Infection with the etiological agent of COVID-19, SARS-CoV-2, appears capable of impacting cognition, which some patients with Post-acute Sequelae of SARS-CoV-2 (PASC). To evaluate neuro-pathophysiological consequences of SARS-CoV-2 infection, we examine transcriptional and cellular signatures in the Broadman area 9 (BA9) of the frontal cortex and the hippocampal formation (HF) in SARS-CoV-2, Alzheimer’s disease (AD) and SARS-CoV-2 infected AD individuals, compared to age- and gender-matched neurological cases. Here we show similar alterations of neuroinflammation and blood-brain barrier integrity in SARS-CoV-2, AD, and SARS-CoV-2 infected AD individuals. Distribution of microglial changes reflected by the increase of Iba-1 reveal nodular morphological alterations in SARS-CoV-2 infected AD individuals. Similarly, HIF-1α is significantly upregulated in the context of SARS-CoV-2 infection in the same brain regions regardless of AD status. The finding may help to inform decision-making regarding therapeutic treatments in patients with neuro-PASC, especially those at increased risk of developing AD.

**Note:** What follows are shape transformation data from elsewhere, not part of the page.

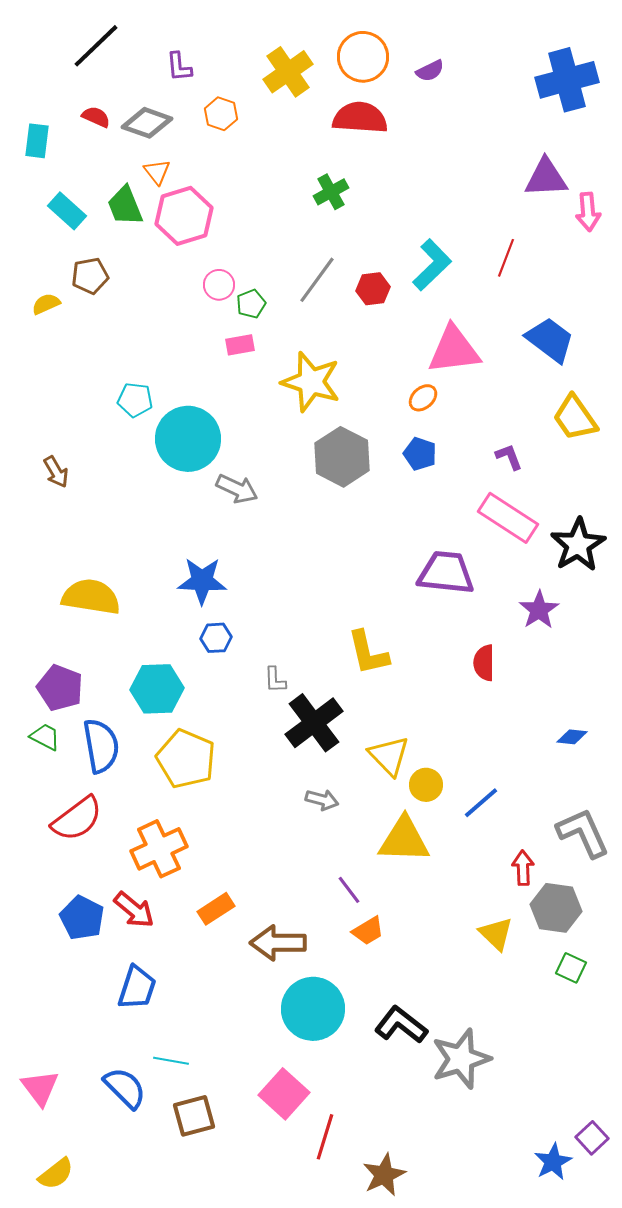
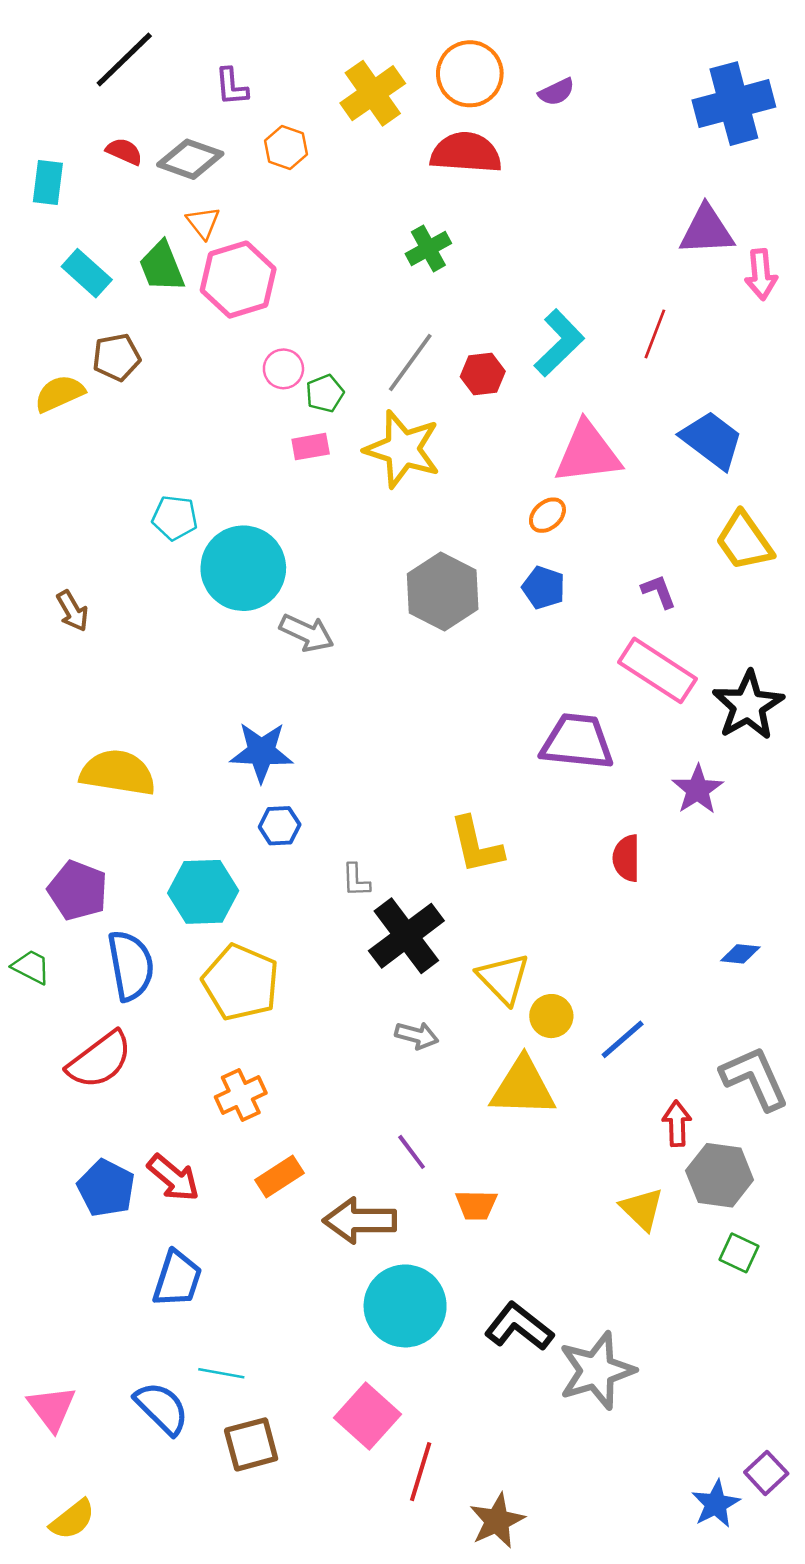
yellow semicircle: (46, 304) -> (60, 393), size x1.4
yellow star: (311, 382) -> (402, 449), moved
green trapezoid: (45, 737) -> (31, 967), moved
orange cross: (159, 849) -> (241, 1095), moved, size x0.7
purple line: (349, 890) -> (412, 1152), moved
orange trapezoid: (368, 931) -> (476, 1205), turned 32

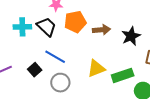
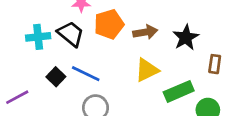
yellow triangle: (96, 68) -> (147, 70), moved
black square: (35, 70) -> (56, 77), moved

Teaser SARS-CoV-2 and Alzheimer’s disease share similar neuroinflammatory processes, which may help explain neuro-PASC.
### Competing Interest Statement
NJ receives grant funding paid to her institution from NINDS (NIH U24NS107201, NIH IU54NS100064, 3R01CA202911-05S1, R21NS122389, R01HL161847). Some of these grants are COVID-19 related but focus on the neuroimaging findings. The other authors declare that they have no conflict of interest with the contents of this article.